Work request: Each line of the data that includes the string "editor" is to be copied out.

Material provided:
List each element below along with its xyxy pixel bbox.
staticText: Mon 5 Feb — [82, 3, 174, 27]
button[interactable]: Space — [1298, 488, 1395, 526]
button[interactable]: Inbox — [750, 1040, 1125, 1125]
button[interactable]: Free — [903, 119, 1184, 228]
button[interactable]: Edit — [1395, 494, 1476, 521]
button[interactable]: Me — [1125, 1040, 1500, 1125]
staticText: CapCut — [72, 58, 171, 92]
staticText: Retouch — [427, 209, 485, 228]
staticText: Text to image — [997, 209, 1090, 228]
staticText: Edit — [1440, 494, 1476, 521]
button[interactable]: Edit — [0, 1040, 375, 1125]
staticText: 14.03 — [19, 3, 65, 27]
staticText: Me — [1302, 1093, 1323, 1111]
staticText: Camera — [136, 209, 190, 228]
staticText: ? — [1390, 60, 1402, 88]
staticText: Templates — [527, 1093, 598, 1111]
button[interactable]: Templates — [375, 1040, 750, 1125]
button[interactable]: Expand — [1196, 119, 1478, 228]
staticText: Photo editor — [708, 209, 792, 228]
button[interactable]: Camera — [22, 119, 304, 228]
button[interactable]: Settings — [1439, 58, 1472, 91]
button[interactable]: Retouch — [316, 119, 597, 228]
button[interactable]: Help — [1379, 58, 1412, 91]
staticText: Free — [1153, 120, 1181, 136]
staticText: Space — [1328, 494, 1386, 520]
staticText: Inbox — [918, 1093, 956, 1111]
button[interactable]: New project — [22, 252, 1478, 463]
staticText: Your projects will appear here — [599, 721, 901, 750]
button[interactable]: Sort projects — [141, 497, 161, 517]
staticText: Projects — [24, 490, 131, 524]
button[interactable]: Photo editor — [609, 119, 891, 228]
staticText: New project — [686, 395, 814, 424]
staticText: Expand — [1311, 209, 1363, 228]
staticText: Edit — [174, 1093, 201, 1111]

Task output:
staticText: Photo editor — [708, 209, 792, 228]
button[interactable]: Photo editor — [609, 119, 891, 228]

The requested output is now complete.